Christmas Linzer biscuits
There’s nothing more festive than Linzer biscuits at Christmas time, and you’ll enjoy these even more knowing they are much lower in carbs and sugar thanks to our 98% Sugar Free Vanilla Velvet Cake Mix. Enjoy them with your favourite low sugar jam!
You will need
- 1 x Noshu 98% Sugar Free Vanilla Velvet Cake Mix
- Linzer cookie cutter
- Digital kitchen scales
- Electric mixer
for the biscuits
- 270 g Noshu 98% Sugar Free Vanilla Velvet Cake Mix
- 165 g almond meal
- 120 g plain flour
- 1 tsp cinnamon
- 1 x extra large egg
- 2 x extra large eggs (yolks only)
- 170 g butter, softened
- 2 tsp vanilla essence
- 1 small lemon (zest only)
- Pinch salt
for the filling
- 1/2 cup low sugar jam (we used raspberry and apricot)

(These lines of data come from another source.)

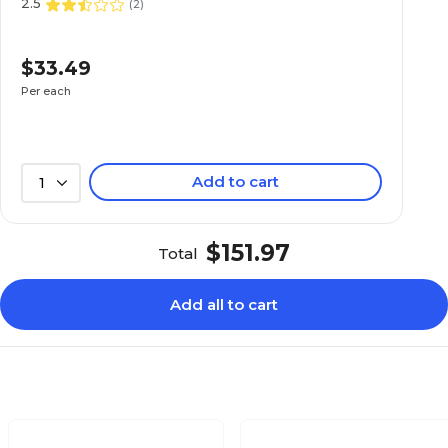
2.5
(
2
)
$33.49
Per each
Add to cart
1
$151.97
Total
Add all to cart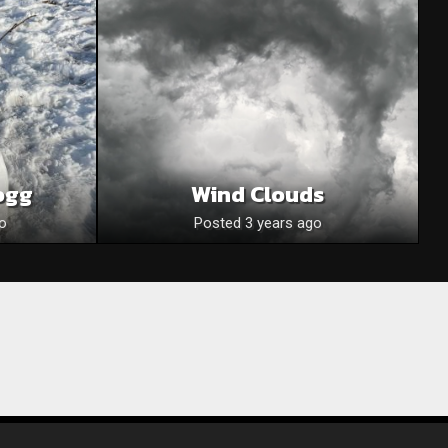
ogg
Wind Clouds
o
Posted 3 years ago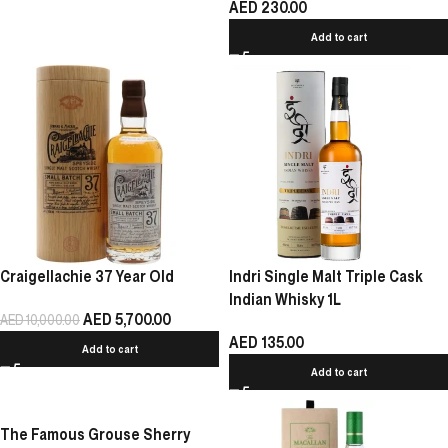
AED
230.00
Add to cart
Indri Single Malt Triple Cask
Craigellachie 37 Year Old
Indian Whisky 1L
AED
5,700.00
AED
10,000.00
AED
135.00
Add to cart
Add to cart
The Famous Grouse Sherry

Preheat oven to 170°C (160°C fan forced) and have your 2 baking trays ready.
- In a medium mixing bowl, whip butter with an electric mixer on medium speed until smooth and pale in colour. Add your egg yolks, egg and vanilla, and continue whipping on medium speed until fully combined and fluffy.
- Add vanilla cake mix, almond meal, plain flour, cinnamon, salt, and lemon zest. Using your hands or the electric mixer on low speed, mix until a dough forms.
- Place your dough on a lined plate, cover with cling film and refrigerate for at least 2 hours.
- Once the dough has rested, take it out of the fridge and let stand for 15 minutes. Put 2 pieces of baking paper directly on your counter and dust your rolling pin lightly with some plain flour. Roll the dough out thinly on the baking paper sheets to about 4 mm thick. Take your cookie cutter and cut your shapes out. Lift away the excess dough, leaving your shapes on the baking paper.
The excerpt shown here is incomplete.